Re: opac live search

From: Weinheimer Jim <j.weinheimer_at_nyob> Date: Sun, 1 Mar 2009 17:13:50 +0100 To: NGC4LIB_at_LISTSERV.ND.EDU

Tim Spalding wrote:
> I fundamentally disagree. I really need to write something about this
> some day--how and why many librarians love the "semantic web."
> Fundamentally, and with respect, I think librarian interest in the
> semantic web, is effectively about learning as *little* as
> possible—learning nothing from Google, particularly. The semantic web
> feels familiar because it is or seems authoritative, controlled,
> top-down, binary/certain, standards-driven, committee-based, highly
> ordered and in opposition to the "mess" that proven so amazingly
> useful. The semantic web is a sort of "web do-over," the web as
> envisioned by librarians. As a matter of development, the idea keeps
> getting smaller and smaller—from a sort of AI utopia to "linked data"
> and "microformats."

I am surprised that you are against the semantic web concept and I will be interested in more details of your opinions. To me, the semantic web is not about doing things the way we have always done them, i.e. "authoritative, controlled, top-down, binary/certain, standards-driven, committee-based, highly ordered" but it rather attempts to let people get some sort of reliable results from their searches. It seems to me that even semi-serious research is all about finding reliable groups of materials related conceptually in different ways, such as from my previous example, "the memoirs of U.S. soldiers who fought in WWI." I think this is a realistic search and is nothing strange. 

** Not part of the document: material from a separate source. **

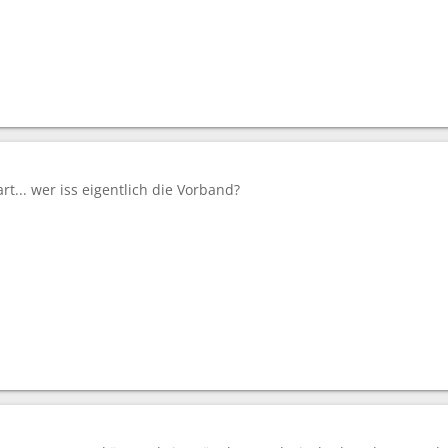
rt... wer iss eigentlich die Vorband?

What do people believe they are retrieving when they search that kind of phrase in Google? Perhaps people really don't care about the results when they do a search like this and they are satisfied with anything that they comes up, but that is certainly not my experience and appears to go against any serious definition of research. So, for those people who actually care about the results for the materials they are searching for, do they realize that doing a Google search is like putting a pair of dice into a cup, shaking it and watching what comes out? Do they actually believe that the 500,000 or so hits that they get really are what is available in Google concerning "the memoirs of U.S. soldiers who fought in WWI?" And that the top hits really are the most "relevant" to their topic? 

I think lots of people, if not most, really do believe this, but it is very important for us to understand that they are definitely not getting that type of result and to try to let our users know this as well. Library information literacy classes talk a lot about this. Google is a black box that throws out all kinds of results. It doesn't mean that the results are bad, but are they so reliable for genuine research that other methods can be ignored and thrown out? It seems to me that if we want to even keep open the possibliity of doing research--real research and not just accepting what comes out of the Google one-armed bandit, the only option is to get some kind of control over this material. I concede that extending traditional library methods is simply unrealistic..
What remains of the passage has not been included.